What is a security bond
A security bond is a binding pledge to pay the government (up to $5000) if you break the law or the conditions governing the employment of a helper. You need a bond for every helper you employ, unless she is Malaysian.
Bonds usually take the form of an insurance. The insurers guarantee to pay the government should you break the rules; then the insurers pursue you for the money.
You cannot ask your helper to pay for the bond.
When to get the bond
You need to buy the bond before the helper arrives in Singapore. Because you also need medical insurance and personal accident insurance when you employ a helper, the bond insurance is usually sold as part of a package including all three. However, it is possible to buy the insurances separately.
When you buy the bond, the bank or insurance company will send us the details electronically. This information may take up to 3 working days to reach us. If you wish, you can check the status of the bond.
We need to receive these details before your helper arrives. Otherwise, she will be refused entry and you will have to pay to send her home.
When the bond will be discharged
You will be discharged from the security bond liability only if you meet all of these conditions:
- You have cancelled the Work Permit.
- The helper has returned home.
- You did not breach any of the conditions of the security bond.
If all conditions are met, the security bond will usually be discharged one week after your helper left Singapore.

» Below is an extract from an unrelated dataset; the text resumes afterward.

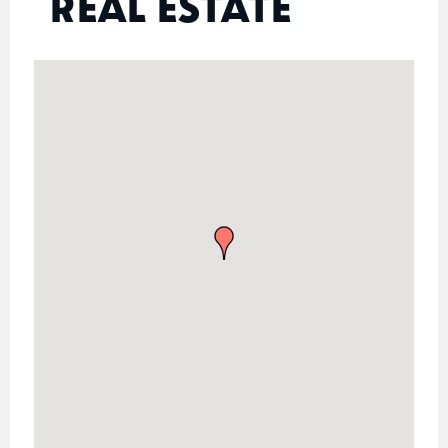
REAL ESTATE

You'll be notified by post when the security bond is discharged.
When the bond will be forfeited
Your security bond may be forfeited if:
- You or your helper violate any of the conditions of the Work Permit or security bond.
- You don't pay her salary on time.
- You fail to send her back when her Work Permit is expired, revoked or cancelled, or if she goes missing.
If the helper goes missing, half of the security bond ($2,500) will be forfeited if you have made reasonable effort to locate her and have filed a police report.
You will not be liable for your helper's violations (such as those relating to pregnancy) if you can prove that you have:
- Informed her of the Work Permit conditions she must comply with.
- Reported a violation when you first become aware of it.